Je décide de gober trois comprimés d’antidépresseurs. Allongé sur mon lit, j’attends qu’ils fassent effet. Comme d’habitude. Rien d’impressionnant. Parfois, je me dis que j’aurai plus vite fait d’avaler toute la boîte. Au moins, je serais débarrassé.

Je suis réveillé par le soleil qui pénètre ma baie vitrée, j’ai un mal de crâne pas possible — la sensation qu’un marteau piqueur veut en sortir.

Mon réveille-matin me confirme l’heure : quinze heures trente.

Je pourrais flâner dans mon lit, en souriant que mon partenaire a pris la suite, mais à peine éveillé, ce n’est pas mon côté tyrannique qui revient, mais elle, et encore elle, et toujours elle. Je connais son emploi du temps sur le bout des doigts : à cette heure-là, elle est à son dernier cours de la journée. J’apprécie son audace à enchaîner études et p’tit job. Cependant, je me demande si elle n’essaie pas d’échapper à quelque chose. Rendre ses journées étouffantes au point de ne plus avoir le temps de se poser, en général ça ne présage rien de bon.

D’après l’endroit où je l’ai vue la première fois, je n’ai pas à m’interroger sur la caste à laquelle elle appartient.

Elle est consciente de l’effondrement de la planète, et cette unique information ancre en moi le besoin d’obtenir davantage d’informations sur elle. Quelles sont ses motivations ? ses pensées ? comment est-ce qu’elle parle ? car même si elle semble douce ce n’est qu’une simple pensée de la réalité. Et, je sais mieux que quiconque les dégâts que peuvent faire les illusions, avec elle, je veux du concret ! Du vrai !

Vautré dans le fauteuil de mon bureau, je fixe les portraits respectifs de mon grand-père et de ses sous-fifres. Si j'essaie de me convaincre quant à la raison pour laquelle je suis encore là, tout le reste ne sert qu'à donner un semblant d'intérêt à ma vie.
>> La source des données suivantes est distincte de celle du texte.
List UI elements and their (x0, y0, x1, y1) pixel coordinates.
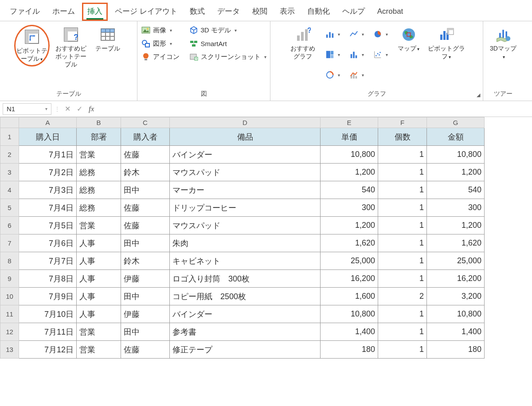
cell-F6[interactable]: 1 (378, 217, 427, 234)
map-chart-button[interactable]: マップ▾ (395, 25, 422, 54)
cell-F8[interactable]: 1 (378, 252, 427, 270)
row-header-3[interactable]: 3 (0, 164, 19, 181)
cell-B12[interactable]: 営業 (77, 323, 121, 341)
row-header-7[interactable]: 7 (0, 234, 19, 252)
row-header-2[interactable]: 2 (0, 146, 19, 164)
cell-D6[interactable]: マウスパッド (170, 217, 321, 234)
cell-C10[interactable]: 田中 (121, 288, 170, 305)
recommended-pivot-button[interactable]: ? おすすめピボットテーブル (53, 25, 89, 70)
cell-D5[interactable]: ドリップコーヒー (170, 199, 321, 217)
cell-B7[interactable]: 人事 (77, 234, 121, 252)
cell-D12[interactable]: 参考書 (170, 323, 321, 341)
cell-D2[interactable]: バインダー (170, 146, 321, 164)
cell-A6[interactable]: 7月5日 (19, 217, 77, 234)
icons-button[interactable]: アイコン (140, 51, 181, 62)
tab-Acrobat[interactable]: Acrobat (372, 4, 409, 20)
cell-D8[interactable]: キャビネット (170, 252, 321, 270)
cell-A8[interactable]: 7月7日 (19, 252, 77, 270)
cell-D10[interactable]: コピー用紙 2500枚 (170, 288, 321, 305)
cell-G7[interactable]: 1,620 (427, 234, 485, 252)
column-header-D[interactable]: D (170, 117, 321, 128)
cell-B5[interactable]: 総務 (77, 199, 121, 217)
cell-B3[interactable]: 総務 (77, 164, 121, 181)
cell-A11[interactable]: 7月10日 (19, 305, 77, 323)
cell-E10[interactable]: 1,600 (321, 288, 378, 305)
cell-F11[interactable]: 1 (378, 305, 427, 323)
tab-自動化[interactable]: 自動化 (302, 3, 335, 21)
pie-chart-button[interactable]: ▾ (371, 25, 391, 43)
cell-F7[interactable]: 1 (378, 234, 427, 252)
cell-E5[interactable]: 300 (321, 199, 378, 217)
tab-数式[interactable]: 数式 (184, 3, 210, 21)
cell-C2[interactable]: 佐藤 (121, 146, 170, 164)
row-header-11[interactable]: 11 (0, 305, 19, 323)
select-all-corner[interactable] (0, 117, 19, 128)
pivot-table-button[interactable]: ピボットテーブル▾ (14, 25, 50, 66)
row-header-5[interactable]: 5 (0, 199, 19, 217)
cell-D1[interactable]: 備品 (170, 128, 321, 146)
tab-ファイル[interactable]: ファイル (4, 3, 45, 21)
row-header-1[interactable]: 1 (0, 128, 19, 146)
tab-校閲[interactable]: 校閲 (247, 3, 273, 21)
smartart-button[interactable]: SmartArt (188, 38, 268, 49)
cell-C13[interactable]: 佐藤 (121, 341, 170, 359)
cell-A1[interactable]: 購入日 (19, 128, 77, 146)
cell-C5[interactable]: 佐藤 (121, 199, 170, 217)
cell-A12[interactable]: 7月11日 (19, 323, 77, 341)
cell-B10[interactable]: 人事 (77, 288, 121, 305)
cell-E12[interactable]: 1,400 (321, 323, 378, 341)
column-header-A[interactable]: A (19, 117, 77, 128)
cell-C7[interactable]: 田中 (121, 234, 170, 252)
cell-C4[interactable]: 田中 (121, 181, 170, 199)
cell-F2[interactable]: 1 (378, 146, 427, 164)
cell-B6[interactable]: 営業 (77, 217, 121, 234)
cell-G4[interactable]: 540 (427, 181, 485, 199)
cell-D7[interactable]: 朱肉 (170, 234, 321, 252)
cell-D4[interactable]: マーカー (170, 181, 321, 199)
cell-E9[interactable]: 16,200 (321, 270, 378, 288)
row-header-9[interactable]: 9 (0, 270, 19, 288)
cell-B13[interactable]: 営業 (77, 341, 121, 359)
cell-A7[interactable]: 7月6日 (19, 234, 77, 252)
cell-G6[interactable]: 1,200 (427, 217, 485, 234)
row-header-12[interactable]: 12 (0, 323, 19, 341)
cell-F1[interactable]: 個数 (378, 128, 427, 146)
cell-B2[interactable]: 営業 (77, 146, 121, 164)
fx-icon[interactable]: fx (87, 105, 96, 113)
tab-ホーム[interactable]: ホーム (47, 3, 80, 21)
tab-挿入[interactable]: 挿入 (82, 3, 108, 21)
cell-E11[interactable]: 10,800 (321, 305, 378, 323)
cell-G8[interactable]: 25,000 (427, 252, 485, 270)
row-header-8[interactable]: 8 (0, 252, 19, 270)
cell-A9[interactable]: 7月8日 (19, 270, 77, 288)
name-box[interactable]: N1 ▾ (3, 103, 51, 115)
cell-E7[interactable]: 1,620 (321, 234, 378, 252)
screenshot-button[interactable]: + スクリーンショット▾ (188, 51, 268, 62)
cell-G11[interactable]: 10,800 (427, 305, 485, 323)
cell-F12[interactable]: 1 (378, 323, 427, 341)
tab-ヘルプ[interactable]: ヘルプ (337, 3, 370, 21)
cell-G2[interactable]: 10,800 (427, 146, 485, 164)
cell-B9[interactable]: 人事 (77, 270, 121, 288)
formula-input[interactable] (98, 103, 529, 115)
column-header-C[interactable]: C (121, 117, 170, 128)
cell-C11[interactable]: 伊藤 (121, 305, 170, 323)
cell-C8[interactable]: 鈴木 (121, 252, 170, 270)
cell-C6[interactable]: 佐藤 (121, 217, 170, 234)
cell-G13[interactable]: 180 (427, 341, 485, 359)
cell-E2[interactable]: 10,800 (321, 146, 378, 164)
cell-E8[interactable]: 25,000 (321, 252, 378, 270)
cell-A5[interactable]: 7月4日 (19, 199, 77, 217)
cell-E6[interactable]: 1,200 (321, 217, 378, 234)
cell-G1[interactable]: 金額 (427, 128, 485, 146)
cell-E13[interactable]: 180 (321, 341, 378, 359)
charts-dialog-launcher[interactable]: ◢ (477, 92, 480, 98)
spreadsheet-grid[interactable]: ABCDEFG1購入日部署購入者備品単価個数金額27月1日営業佐藤バインダー10… (0, 117, 532, 359)
cell-C9[interactable]: 伊藤 (121, 270, 170, 288)
cell-A2[interactable]: 7月1日 (19, 146, 77, 164)
cell-B11[interactable]: 人事 (77, 305, 121, 323)
tab-ページ レイアウト[interactable]: ページ レイアウト (110, 3, 183, 21)
cell-C3[interactable]: 鈴木 (121, 164, 170, 181)
row-header-6[interactable]: 6 (0, 217, 19, 234)
cell-B4[interactable]: 総務 (77, 181, 121, 199)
Sauf ces derniers jours où je l'ai vue pour la première fois.

Il y a quelques jours, j’ai pu tracer une croix rouge sur l’un des portraits. Mon géniteur a eu le malheur de se trouver sur mon chemin. Le coup du destin a frappé et pour une fois je me suis enfin dit qu’il y avait une justice. Lors d’une mission qui m’a été confiée, il était là, dos à moi, à quelque pas, en train d’échanger avec la cible que j’étais venu abattre. Il m’était servi sur un plateau d’argent : j’ai sorti mon SIG Sauer P320, je l'ai sifflé pour ne pas le descendre tel un fourbe et lorsqu’il s’est retourné, il n’a pas eu le temps d’implorer ma pitié. J’ai tiré une première balle qui lui a explosé sa gueule de pourri, la deuxième s’est logée dans celle du contrat.

Deux pour le prix d’un. Un rire de vengeance s’est déployé dans ma gorge. J’ai eu du mal à le calmer. Loïs, qui assistait en hauteur à la scène, n’a pas compris pourquoi j’avais tué le premier, puis, en voyant la victime, même avec le peu qu’il restait de sa gueule défigurée, il l'a reconnu. Cependant, il ne s’est autorisé à me poser aucune question et nous nous sommes occupés de faire disparaître les deux corps. Les jours qui ont suivi, je suis resté discret, à cause de la Brigade criminelle qui se démène pour attraper les criminels. Mon regard vacille entre les deux tête restantes sur les portraits et la boîte de psychotropes à plusieurs reprises. Ma mission de les tuer n’est donc pas terminée.